*PROBLEM DESCRIPTION*: Give every entry below again, exactly as written, and skip the images.

*TASK DATA*:
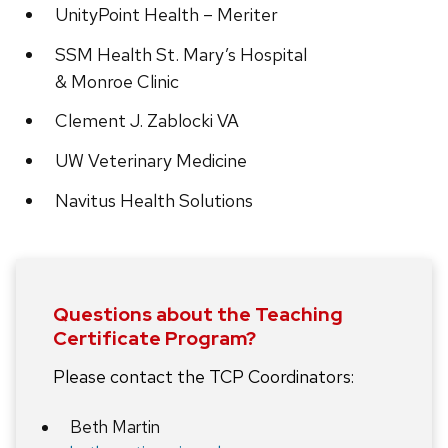
UnityPoint Health – Meriter
SSM Health St. Mary’s Hospital
& Monroe Clinic
Clement J. Zablocki VA
UW Veterinary Medicine
Navitus Health Solutions
Questions about the Teaching
Certificate Program?
Please contact the TCP Coordinators:
Beth Martin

*RESPONSE BELOW*:
UnityPoint Health – Meriter
SSM Health St. Mary’s Hospital
& Monroe Clinic
Clement J. Zablocki VA
UW Veterinary Medicine
Navitus Health Solutions
Questions about the Teaching
Certificate Program?
Please contact the TCP Coordinators:
Beth Martin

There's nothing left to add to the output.